EXAMPLE 4In this example, the volume percentage of FCC liquid product required to be added to crude oil to obtain a pour point of the blend below 20° C. was determined. The calculation assumed that FCC gasoline and LCO have the same impact on blending as kerosene.

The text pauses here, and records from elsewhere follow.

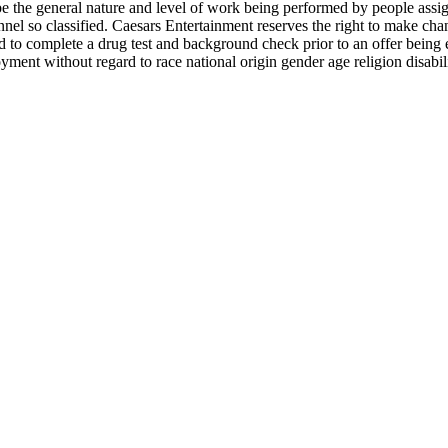
e the general nature and level of work being performed by people assigne
rsonnel so classified. Caesars Entertainment reserves the right to make c
d to complete a drug test and background check prior to an offer being 
ment without regard to race national origin gender age religion disabilit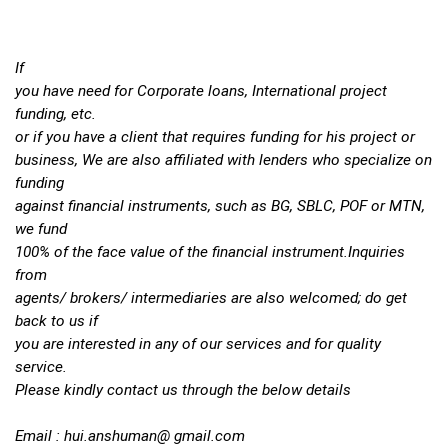
If
you have need for Corporate loans, International project
funding, etc.
or if you have a client that requires funding for his project or
business, We are also affiliated with lenders who specialize on
funding
against financial instruments, such as BG, SBLC, POF or MTN,
we fund
100% of the face value of the financial instrument.Inquiries
from
agents/ brokers/ intermediaries are also welcomed; do get
back to us if
you are interested in any of our services and for quality
service.
Please kindly contact us through the below details
Email :
hui.anshuman
@ gmail.com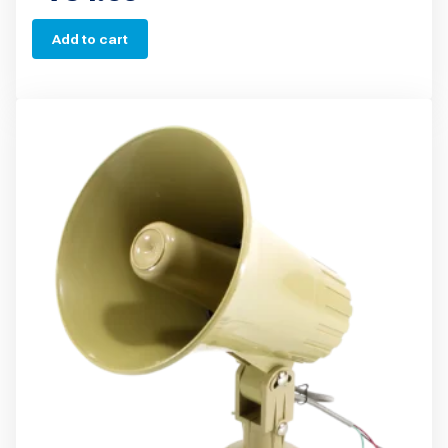
Add to cart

In Table 9, each stream has a reference number corresponding to the line inFIG. 1.
TABLE 9 |
|
Pour Point of Blended Stream |
| | Crude | Crude | | C5+ | |
| | Oil to | Oil to | FCC | Products | C5+ |
| Crude Oil | Blending | Process | Feed | from 30 | Blend |
| (3) | (499) | (5) | (32) | (500) | (502) |
|
Volume % of Crude | 100.0 | 73.7 | 26.3 | 21.2 | 23.1 | 96.8 |
Weight % of Crude | 100.0 | 73.7 | 26.3 | 21.8 | 21.4 | 95.1 |
Specific Gravity, g/cc | 0.8924 | 0.8924 | 0.8924 | 0.9200 | 0.8249 | 0.8763 |
API | 27.06 | 27.06 | 27.06 | 22.3 | 40.0 | 30.0 |
Pour Point,° C. | 45 | 45 | 45 | 46 | — | 18 |
Viscosity @ 100° F., cSt | 104.0 | 104.0 | 104.0 | 365.5 | 4.0 | 38.2 |
|
Only 26 LV % of the crude stream was required to undergo processing to provide sufficient dilution of the remaining crude stream to obtain a pour point of 18° C.